## Preparing EC Tables

This notebook takes in the three tables from the database, and the following preprocessing is done for the EC codes:
 - Three description tables are joined to get as much description text for the EC codes as possible (main food description table, additional description table, and ingredient table). The `food_code` in additional and main food description tables and the `ingredient_code` are both EC codes, while additional description table and ingredient table may contain duplicate code records. For detailed documentation, please refer to the IRI/FNDDS/PPC data dictionary for columns specifications.
 - The text is then minimally preprocessed by lowercasing and removing special characters




In [None]:
import pandas as pd
import warnings 
import re 

warnings.filterwarnings('ignore')

### Part 1: Create the full EC table
First, it keeps the `food_code` and `main_food_description` columns in the main table, and the `food_code` and `additional_food_description` columns in the additional food table. 

In [None]:
# Read in the main food description table, use food description and category description columns
mainfooddesc = pd.read_csv('./raw_data/mainfooddesc1718.csv', dtype=str)
mainfooddesc['main_food_description'] = mainfooddesc['main_food_description'] + ' ' + mainfooddesc['wweia_category_description']
mainfooddesc = mainfooddesc[['food_code', 'main_food_description']]

In [None]:
mainfooddesc.head(5)

In [None]:
# Read in the additional food description table, concatenate all description to one per food code
addfooddesc = pd.read_csv('./raw_data/addfooddesc1516.csv', dtype=str)
addfooddesc = addfooddesc[['Food_code', 'Additional_food_description']]
addfooddesc = addfooddesc.rename(columns={'Food_code': 'food_code'})
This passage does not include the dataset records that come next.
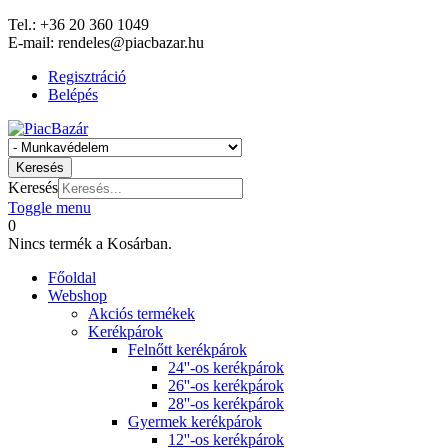
Tel.: +36 20 360 1049
E-mail: rendeles@piacbazar.hu
Regisztráció
Belépés
Keresés
Keresés
Toggle menu
0
Nincs termék a Kosárban.
Főoldal
Webshop
Akciós termékek
Kerékpárok
Felnőtt kerékpárok
24''-os kerékpárok
26''-os kerékpárok
28''-os kerékpárok
Gyermek kerékpárok
12''-os kerékpárok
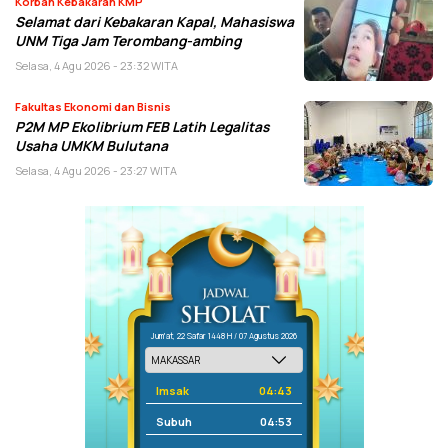
Korban Kebakaran KMP
Selamat dari Kebakaran Kapal, Mahasiswa
UNM Tiga Jam Terombang-ambing
Selasa, 4 Agu 2026 - 23:32 WITA
Fakultas Ekonomi dan Bisnis
P2M MP Ekolibrium FEB Latih Legalitas
Usaha UMKM Bulutana
Selasa, 4 Agu 2026 - 23:27 WITA
Jum'at, 22 Safar 1448 H / 07 Agustus 2026
Imsak
04:43
Subuh
04:53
Then, the additional descriptions were grouped by the food code and joined together with each other. Then the table was left joined to the main table to get an updated main table with only one column `food_description` per food code.

In [None]:
addfooddesc['Additional_food_description'] = addfooddesc.groupby('food_code')['Additional_food_description'].transform(lambda x: ' '.join(x))
addfooddesc = addfooddesc.drop_duplicates()

In [None]:
# We can now see the tables are alike.
addfooddesc.head(5)

In [None]:
# Left join the additional food description to the main table, concatenate all descriptions to one col per food code
main_df = pd.merge(mainfooddesc, addfooddesc, on='food_code', how='left')
main_df['Additional_food_description'] = main_df['Additional_food_description'].fillna('')
main_df['main_food_description'] = main_df['main_food_description'] + ' ' + main_df['Additional_food_description']
main_df.drop('Additional_food_description', axis=1, inplace=True)
main_df = main_df.rename(columns={'food_code': 'ec_code', 'main_food_description': 'ec_description'})

In [None]:
main_df.head()

In [None]:
# We can now see a longer text for this food code, after including additional description
main_df.loc[main_df['ec_code'] == '11111000']['ec_description'].tolist()
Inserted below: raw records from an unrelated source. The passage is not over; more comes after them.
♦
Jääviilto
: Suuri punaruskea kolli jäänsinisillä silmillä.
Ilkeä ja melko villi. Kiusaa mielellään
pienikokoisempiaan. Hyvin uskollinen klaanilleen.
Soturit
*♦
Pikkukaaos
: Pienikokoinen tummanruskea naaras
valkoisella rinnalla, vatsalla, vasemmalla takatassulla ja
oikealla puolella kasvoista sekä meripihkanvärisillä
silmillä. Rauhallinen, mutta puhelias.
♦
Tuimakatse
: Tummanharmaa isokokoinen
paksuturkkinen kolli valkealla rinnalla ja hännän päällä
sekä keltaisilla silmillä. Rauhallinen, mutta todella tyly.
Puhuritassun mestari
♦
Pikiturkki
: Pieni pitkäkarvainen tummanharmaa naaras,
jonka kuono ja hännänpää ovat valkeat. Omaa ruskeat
Finally, the ingredient table was concatenated to the updated main table and all duplicates were dropped.

In [None]:
# Read in the ingredient table 
fnddsingred = pd.read_csv('./raw_data/fnddsingred1516.csv', dtype=str)
fnddsingred = fnddsingred[['ingredient_code', 'ingredient_description']]
fnddsingred = fnddsingred.rename(columns={'ingredient_description': 'ec_description', 'ingredient_code': 'ec_code'})

In [None]:
fnddsingred.head()

In [None]:
def clean_text(txt):
    return re.sub('[^A-Za-z0-9]+', ' ', str(txt).lower())

In [None]:
# Concatenate the ingredient table to the main table
# Clean the text to keep only numbers and lowercase letters
ec_cleaned = pd.concat([main_df, fnddsingred], axis=0)
ec_cleaned['ec_description'] = ec_cleaned['ec_description'].apply(clean_text)
# Some food descriptions are different across the years. They will be dropped here for now.
# This also removes duplicate ingredient records
ec_cleaned = ec_cleaned.drop_duplicates('ec_code')
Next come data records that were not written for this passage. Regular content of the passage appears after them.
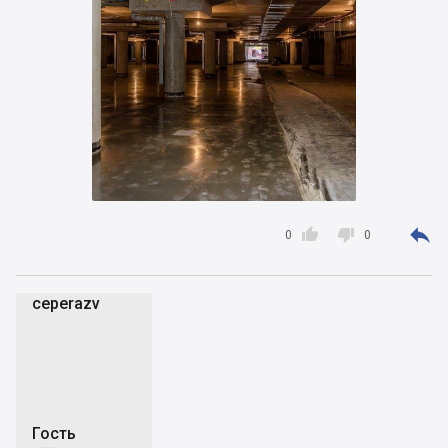



0
0
ceperazv
c
Гость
### Part 2: Keep ECs that appear in PPC table

In [None]:
ppc = pd.read_csv('./raw_data/ppc20152016.csv', dtype=str)
valid_ec = set(ppc['ec'].tolist())

In [None]:
# Here we don't need to specifically filter out negative EC codes because they don't exist in EC table at the first place
ec_cleaned = ec_cleaned.loc[ec_cleaned['ec_code'].isin(valid_ec)]

In [None]:
len(valid_ec)

In [None]:
ec_cleaned.head()

In [None]:
ec_cleaned.to_csv('ec_cleaned.csv', index=False)